- WORK ORDER -
Restate word for word the section of the entries that opens at the line containing "Раздел 3. Виды" and closes at the line containing "Číslo účtu: 2301217819/2010", both lines kept, pictures dropped.

- LISTED ENTRIES -
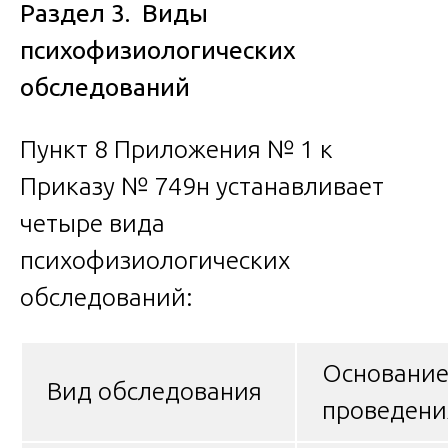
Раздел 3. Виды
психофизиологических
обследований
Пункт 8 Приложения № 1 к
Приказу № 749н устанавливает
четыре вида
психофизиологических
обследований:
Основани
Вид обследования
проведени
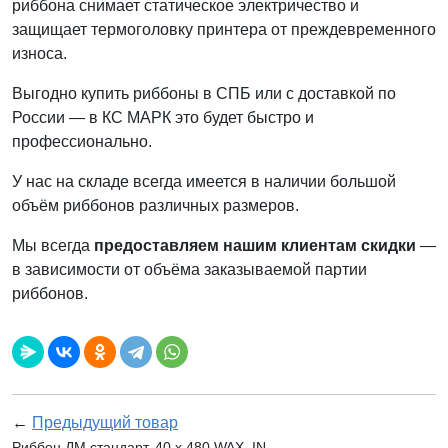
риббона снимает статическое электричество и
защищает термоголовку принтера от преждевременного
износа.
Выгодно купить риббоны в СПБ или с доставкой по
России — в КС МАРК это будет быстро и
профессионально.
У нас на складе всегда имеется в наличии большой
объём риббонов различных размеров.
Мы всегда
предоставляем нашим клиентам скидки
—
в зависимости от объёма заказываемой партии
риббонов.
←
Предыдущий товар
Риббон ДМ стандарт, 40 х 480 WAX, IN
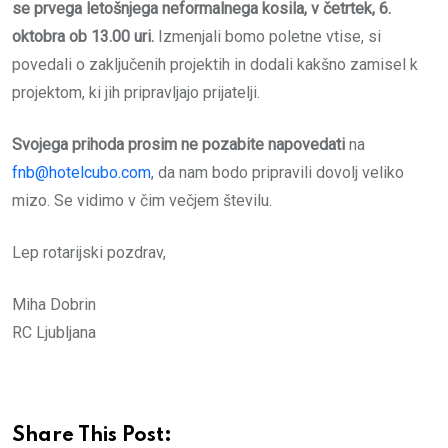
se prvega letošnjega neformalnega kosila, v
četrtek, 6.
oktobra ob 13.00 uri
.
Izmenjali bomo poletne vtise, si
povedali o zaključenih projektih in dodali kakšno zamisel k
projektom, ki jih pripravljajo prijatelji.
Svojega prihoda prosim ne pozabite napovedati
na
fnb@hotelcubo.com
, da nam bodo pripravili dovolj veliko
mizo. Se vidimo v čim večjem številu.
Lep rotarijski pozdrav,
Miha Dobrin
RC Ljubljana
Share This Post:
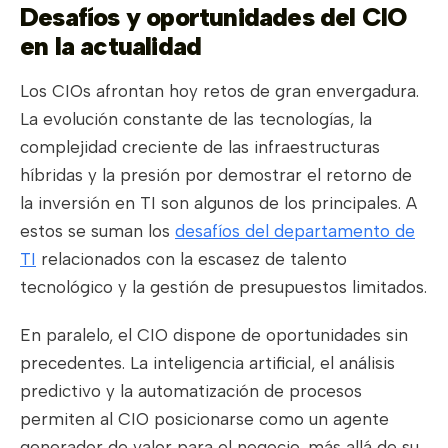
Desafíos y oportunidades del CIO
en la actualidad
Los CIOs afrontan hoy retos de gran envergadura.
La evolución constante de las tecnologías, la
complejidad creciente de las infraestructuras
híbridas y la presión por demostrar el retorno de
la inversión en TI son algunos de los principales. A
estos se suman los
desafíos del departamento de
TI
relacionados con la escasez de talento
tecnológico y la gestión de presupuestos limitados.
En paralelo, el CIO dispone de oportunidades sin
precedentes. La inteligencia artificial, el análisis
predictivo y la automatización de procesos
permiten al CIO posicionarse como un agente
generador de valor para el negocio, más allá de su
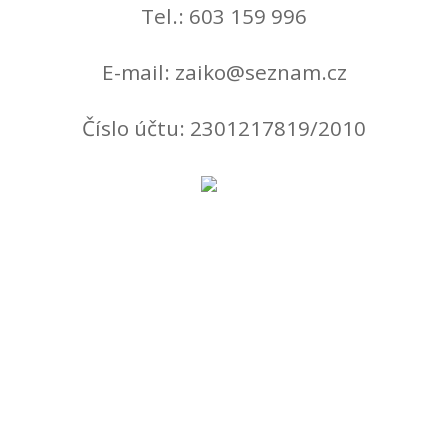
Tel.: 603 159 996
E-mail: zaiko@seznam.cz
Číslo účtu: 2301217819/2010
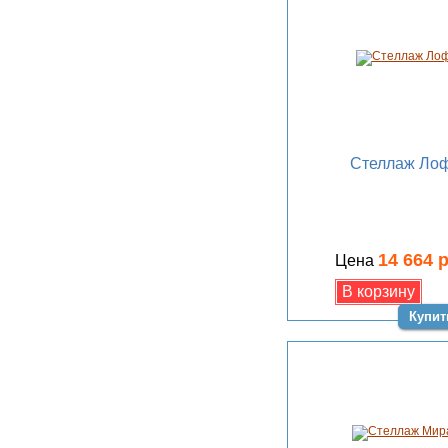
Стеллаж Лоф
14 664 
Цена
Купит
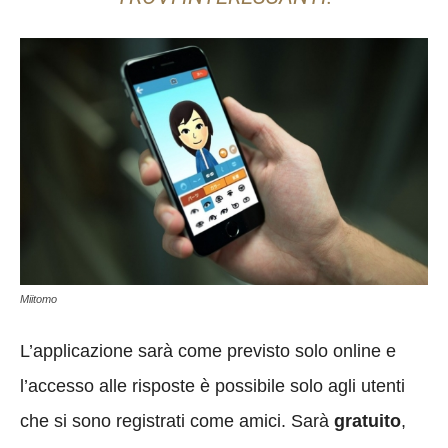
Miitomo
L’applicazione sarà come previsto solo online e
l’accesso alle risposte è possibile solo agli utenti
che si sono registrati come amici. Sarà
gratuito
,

==

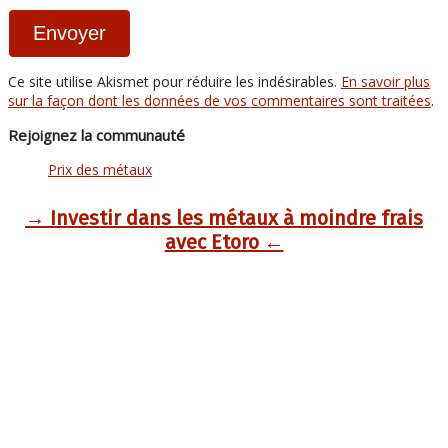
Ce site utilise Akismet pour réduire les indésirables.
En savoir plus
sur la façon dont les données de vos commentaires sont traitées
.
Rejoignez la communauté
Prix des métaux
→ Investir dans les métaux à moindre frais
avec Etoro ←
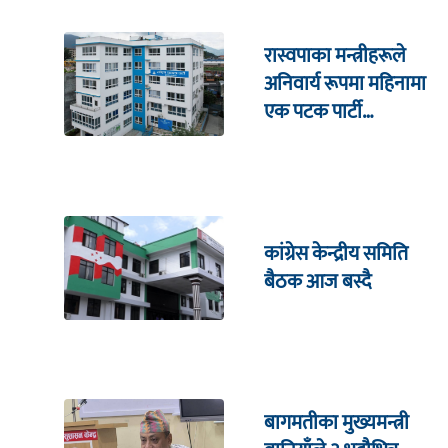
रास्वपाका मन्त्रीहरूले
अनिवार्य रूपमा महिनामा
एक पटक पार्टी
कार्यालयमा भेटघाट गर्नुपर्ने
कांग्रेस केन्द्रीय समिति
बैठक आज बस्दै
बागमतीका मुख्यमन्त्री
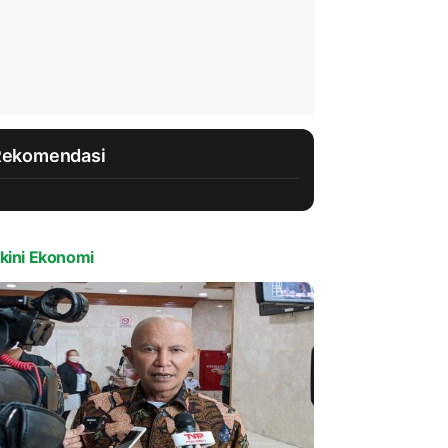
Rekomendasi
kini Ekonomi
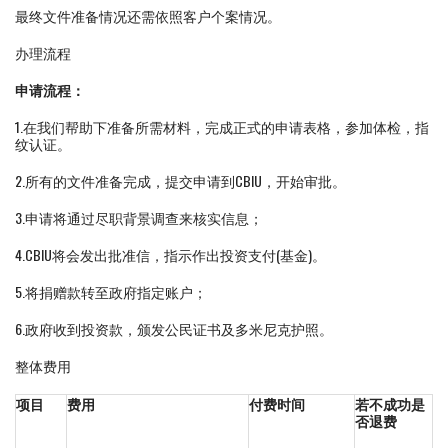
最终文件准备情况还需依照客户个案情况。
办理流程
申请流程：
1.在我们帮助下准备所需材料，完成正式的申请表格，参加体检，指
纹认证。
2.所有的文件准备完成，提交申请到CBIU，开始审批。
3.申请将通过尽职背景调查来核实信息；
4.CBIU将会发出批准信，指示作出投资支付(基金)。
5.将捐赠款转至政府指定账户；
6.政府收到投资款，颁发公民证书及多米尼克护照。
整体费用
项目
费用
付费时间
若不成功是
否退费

- EXERCISE RESULT -
Раздел 3. Виды
психофизиологических
обследований
Пункт 8 Приложения № 1 к
Приказу № 749н устанавливает
четыре вида
психофизиологических
обследований:
Основани
Вид обследования
проведени
риббона снимает статическое электричество и
защищает термоголовку принтера от преждевременного
износа.
Выгодно купить риббоны в СПБ или с доставкой по
России — в КС МАРК это будет быстро и
профессионально.
У нас на складе всегда имеется в наличии большой
объём риббонов различных размеров.
Мы всегда
предоставляем нашим клиентам скидки
—
в зависимости от объёма заказываемой партии
риббонов.
←
Предыдущий товар
Риббон ДМ стандарт, 40 х 480 WAX, IN
se prvega letošnjega neformalnega kosila, v
četrtek, 6.
oktobra ob 13.00 uri
.
Izmenjali bomo poletne vtise, si
povedali o zaključenih projektih in dodali kakšno zamisel k
projektom, ki jih pripravljajo prijatelji.
Svojega prihoda prosim ne pozabite napovedati
na
fnb@hotelcubo.com
, da nam bodo pripravili dovolj veliko
mizo. Se vidimo v čim večjem številu.
Lep rotarijski pozdrav,
Miha Dobrin
RC Ljubljana
Share This Post:
Desafíos y oportunidades del CIO
en la actualidad
Los CIOs afrontan hoy retos de gran envergadura.
La evolución constante de las tecnologías, la
complejidad creciente de las infraestructuras
híbridas y la presión por demostrar el retorno de
la inversión en TI son algunos de los principales. A
estos se suman los
desafíos del departamento de
TI
relacionados con la escasez de talento
tecnológico y la gestión de presupuestos limitados.
En paralelo, el CIO dispone de oportunidades sin
precedentes. La inteligencia artificial, el análisis
predictivo y la automatización de procesos
permiten al CIO posicionarse como un agente
generador de valor para el negocio, más allá de su
Tel.: 603 159 996
E-mail: zaiko@seznam.cz
Číslo účtu: 2301217819/2010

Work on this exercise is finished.